## [Your goal]
After locating "Newsletter [Element stopki: Newsletter]" in the listing below, copy that line and each one after it exactly, ending with the line that has "[Logo sklepu] (284, 109)".
=== Section Start ===
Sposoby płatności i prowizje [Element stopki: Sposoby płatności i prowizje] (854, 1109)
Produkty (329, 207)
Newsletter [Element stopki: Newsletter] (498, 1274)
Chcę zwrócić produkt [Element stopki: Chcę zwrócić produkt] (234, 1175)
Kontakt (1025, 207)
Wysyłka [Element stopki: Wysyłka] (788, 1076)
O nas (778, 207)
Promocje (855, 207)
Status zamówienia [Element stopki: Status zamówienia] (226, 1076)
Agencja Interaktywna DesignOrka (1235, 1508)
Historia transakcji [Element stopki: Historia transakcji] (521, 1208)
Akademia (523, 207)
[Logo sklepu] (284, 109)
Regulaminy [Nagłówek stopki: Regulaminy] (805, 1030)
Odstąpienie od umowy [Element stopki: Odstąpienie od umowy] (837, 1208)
=== Section End ===
## [Written solution]
Newsletter [Element stopki: Newsletter] (498, 1274)
Chcę zwrócić produkt [Element stopki: Chcę zwrócić produkt] (234, 1175)
Kontakt (1025, 207)
Wysyłka [Element stopki: Wysyłka] (788, 1076)
O nas (778, 207)
Promocje (855, 207)
Status zamówienia [Element stopki: Status zamówienia] (226, 1076)
Agencja Interaktywna DesignOrka (1235, 1508)
Historia transakcji [Element stopki: Historia transakcji] (521, 1208)
Akademia (523, 207)
[Logo sklepu] (284, 109)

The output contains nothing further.